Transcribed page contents
>>>>
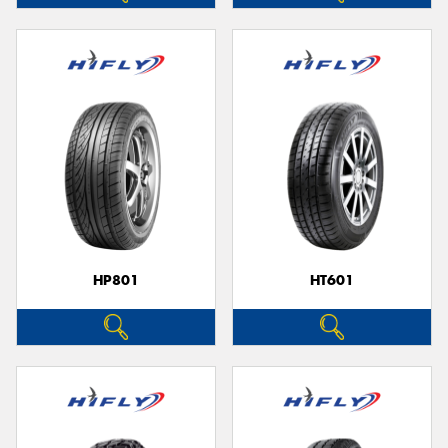
HP801
HT601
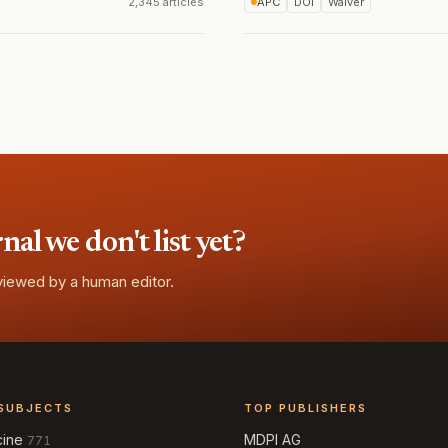
2,345 articles
APC
DOI
Waiver
l we don't list yet?
eviewed by a human editor.
SUBJECTS
TOP PUBLISHERS
cine
MDPI AG
771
<<<<
#### How to complete this task:
Apart from the pictures, the entries above are to be repeated in full and exactly.

#### Output for this exercise:
HP801
HT601
2,345 articles
APC
DOI
Waiver
l we don't list yet?
eviewed by a human editor.
SUBJECTS
TOP PUBLISHERS
cine
MDPI AG
771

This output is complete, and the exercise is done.